Queria tratar a situação com o máximo de cuidado e consideração, porque é algo com que as pessoas ainda lidam todos os dias. Senti a responsabilidade de tratar bem o assunto, mas também fiquei muito entusiasmada por poder abordá-lo através das lentes da comunidade latina. É um assunto delicado e desafiador, porque tem peso em muitas gerações, mas acredito que, como o cabelo é algo com que muitos de nós temos de lidar, foi um bom ponto de partida para explorar algumas das situações e problemas mais pesados discutidos no livro.
Em um momento em que sente o peso do preconceito e da solidão, a protagonista conta com a ajuda da tia e de uma amiga. Como você enxerga a rede familiar na construção da autoestima das crianças?
Acho que família e comunidade são tudo na promoção de uma autoestima saudável. É muito importante que uma criança sinta que tem recursos e apoio, porque quando somos mais novos nem sempre nos sentimos confortáveis em compartilhar todas as inseguranças e problemas com os nossos pais. Ter outros adultos e amigos confiáveis e responsáveis em quem se apoiar pode fazer toda a diferença.
Qual foi a sensação de Frizzy ter ganhado o Eisner Awards, considerado o Oscar dos quadrinhos?
Foi uma grande surpresa e honra para mim e para Rose! Nunca imaginamos ganhar algo tão prestigiado pela nossa primeira história em quadrinhos, mas acho que continuamos muito grates!
Como foi pensar e trabalhar nas ilustrações com Rose Bousamra?
Rose é ume ilustradore muito talentose, tive muita sorte de poder trabalhar com elu. Sem a arte, uma história em quadrinhos não pode existir, e embora eu tenha levado alguns meses para escrever Frizzy, Rose levou mais de dois anos para ilustrá-la. Serei eternamente grata pelo trabalho e cuidado incríveis que trouxe para este projeto. E posso dizer que estou animada porque trabalharemos juntes novamente no futuro!

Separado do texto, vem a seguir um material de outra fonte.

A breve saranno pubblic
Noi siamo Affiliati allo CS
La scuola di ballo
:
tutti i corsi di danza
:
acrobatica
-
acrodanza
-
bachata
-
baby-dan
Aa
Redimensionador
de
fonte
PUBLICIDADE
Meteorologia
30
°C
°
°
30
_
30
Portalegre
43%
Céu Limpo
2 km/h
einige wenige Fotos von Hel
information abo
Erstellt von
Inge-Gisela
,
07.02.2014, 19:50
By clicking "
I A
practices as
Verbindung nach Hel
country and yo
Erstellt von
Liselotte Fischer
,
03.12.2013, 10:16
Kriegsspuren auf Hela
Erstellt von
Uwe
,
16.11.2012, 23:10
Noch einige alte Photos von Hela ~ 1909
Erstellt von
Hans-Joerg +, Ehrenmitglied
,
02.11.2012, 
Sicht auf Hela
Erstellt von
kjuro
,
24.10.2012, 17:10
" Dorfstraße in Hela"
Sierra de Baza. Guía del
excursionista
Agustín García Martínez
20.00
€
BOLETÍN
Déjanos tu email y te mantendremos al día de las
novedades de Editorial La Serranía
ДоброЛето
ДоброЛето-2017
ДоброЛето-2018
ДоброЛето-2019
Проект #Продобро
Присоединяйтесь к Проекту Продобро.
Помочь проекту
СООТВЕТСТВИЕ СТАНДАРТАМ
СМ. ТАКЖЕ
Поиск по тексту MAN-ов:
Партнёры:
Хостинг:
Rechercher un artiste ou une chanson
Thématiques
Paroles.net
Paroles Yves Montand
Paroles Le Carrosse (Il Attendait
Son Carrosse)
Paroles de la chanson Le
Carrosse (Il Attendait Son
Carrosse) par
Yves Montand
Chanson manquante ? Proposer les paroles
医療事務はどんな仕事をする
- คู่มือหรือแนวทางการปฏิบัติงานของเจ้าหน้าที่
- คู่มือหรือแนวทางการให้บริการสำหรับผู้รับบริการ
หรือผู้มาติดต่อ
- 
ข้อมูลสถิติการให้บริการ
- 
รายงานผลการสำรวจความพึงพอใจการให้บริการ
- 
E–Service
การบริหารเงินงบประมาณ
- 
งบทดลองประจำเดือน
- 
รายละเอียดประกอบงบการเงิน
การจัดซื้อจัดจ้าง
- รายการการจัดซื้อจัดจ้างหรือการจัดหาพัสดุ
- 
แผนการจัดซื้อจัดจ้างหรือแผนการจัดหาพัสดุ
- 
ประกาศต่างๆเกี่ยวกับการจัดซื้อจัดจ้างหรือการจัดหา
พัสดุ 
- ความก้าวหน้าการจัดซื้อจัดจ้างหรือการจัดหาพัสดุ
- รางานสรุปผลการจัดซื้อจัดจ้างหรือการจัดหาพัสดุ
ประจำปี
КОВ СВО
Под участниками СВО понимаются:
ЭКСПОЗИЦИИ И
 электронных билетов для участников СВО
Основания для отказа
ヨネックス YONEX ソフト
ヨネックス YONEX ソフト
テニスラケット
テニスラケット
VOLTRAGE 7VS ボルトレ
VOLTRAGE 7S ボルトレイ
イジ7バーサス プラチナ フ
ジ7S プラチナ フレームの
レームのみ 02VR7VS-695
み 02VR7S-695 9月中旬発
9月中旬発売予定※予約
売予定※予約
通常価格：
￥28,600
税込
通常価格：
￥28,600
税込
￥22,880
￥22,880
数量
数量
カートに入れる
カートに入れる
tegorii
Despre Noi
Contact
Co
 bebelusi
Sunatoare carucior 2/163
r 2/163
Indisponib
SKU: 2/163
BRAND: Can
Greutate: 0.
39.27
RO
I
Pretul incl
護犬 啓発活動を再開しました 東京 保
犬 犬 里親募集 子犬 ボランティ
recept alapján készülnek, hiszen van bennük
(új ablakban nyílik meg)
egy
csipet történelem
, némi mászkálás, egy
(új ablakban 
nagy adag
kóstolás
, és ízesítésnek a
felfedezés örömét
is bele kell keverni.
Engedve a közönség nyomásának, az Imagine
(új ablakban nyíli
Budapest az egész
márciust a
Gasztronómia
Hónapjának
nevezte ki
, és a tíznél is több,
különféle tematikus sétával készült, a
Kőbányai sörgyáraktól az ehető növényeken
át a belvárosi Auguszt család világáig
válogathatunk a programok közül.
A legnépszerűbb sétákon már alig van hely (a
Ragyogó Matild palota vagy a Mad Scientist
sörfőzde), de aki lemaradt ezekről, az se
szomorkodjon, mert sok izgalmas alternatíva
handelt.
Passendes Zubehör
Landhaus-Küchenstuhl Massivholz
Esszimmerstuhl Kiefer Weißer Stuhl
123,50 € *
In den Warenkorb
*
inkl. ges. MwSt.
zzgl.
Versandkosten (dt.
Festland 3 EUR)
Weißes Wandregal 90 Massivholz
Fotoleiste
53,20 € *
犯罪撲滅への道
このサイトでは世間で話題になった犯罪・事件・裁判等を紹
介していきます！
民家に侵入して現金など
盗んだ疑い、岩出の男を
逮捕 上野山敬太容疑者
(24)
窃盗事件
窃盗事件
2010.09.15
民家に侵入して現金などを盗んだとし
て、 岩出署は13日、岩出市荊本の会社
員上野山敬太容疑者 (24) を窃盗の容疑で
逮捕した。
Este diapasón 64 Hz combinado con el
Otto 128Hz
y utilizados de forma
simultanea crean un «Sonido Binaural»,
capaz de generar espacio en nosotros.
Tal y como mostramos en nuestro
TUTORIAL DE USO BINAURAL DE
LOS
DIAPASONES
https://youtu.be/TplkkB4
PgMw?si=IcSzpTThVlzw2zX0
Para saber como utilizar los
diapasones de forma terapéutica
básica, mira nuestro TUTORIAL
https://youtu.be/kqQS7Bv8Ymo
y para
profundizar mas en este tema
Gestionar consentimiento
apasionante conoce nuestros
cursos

Que livro você gostaria de ter lido na infância e/ou juventude?
Hoje existem tantos livros que eu gostaria de ter lido quando era criança, e Frizzy é um deles! Se eu tivesse lido um livro que me dissesse que meu cabelo cacheado era lindo, teria me poupado muitos anos da jornada que foi descobrir isso sozinha. Além disso, acho que os livros de Zoraida Cordova, Daniel Jose Older, Angie Thomas, Dhonielle Clayton, bem como os livros para jovens do ensino médio de Kalynn Bayron e Karen Strong definitivamente estariam entre os meus favoritos quando criança.
Como podemos incentivar o hábito de leitura nas crianças e jovens leitores?
Acho que é muito importante conhecer as crianças pelos lugares onde elas estão. Não entendo por que mais editores não estão trabalhando com streamers da Twitch e do Youtube, por exemplo. Os jogos podem ser uma ótima porta de entrada para a leitura infantil, e já existem livros de seus jogos favoritos para ajudá-las a começar.
Além disso, acho que é extremamente necessário incentivar os pais e educadores a dar histórias em quadrinhos às crianças! HQs são uma ótima maneira de incentivar a leitura e, em vez de sermos exigentes com o que lêem e depois desencorajá-los a se tornarem leitores para o resto da vida, deveríamos encontrá-los onde seus interesses os levam, e tentar atraí-los dessa forma. A criança adora videogame? Compre para ela um livro sobre um jogo ou um jogador. Acho que encontrar livros que incluam seus interesses fora do universo da leitura é uma boa maneira de fisgá-los.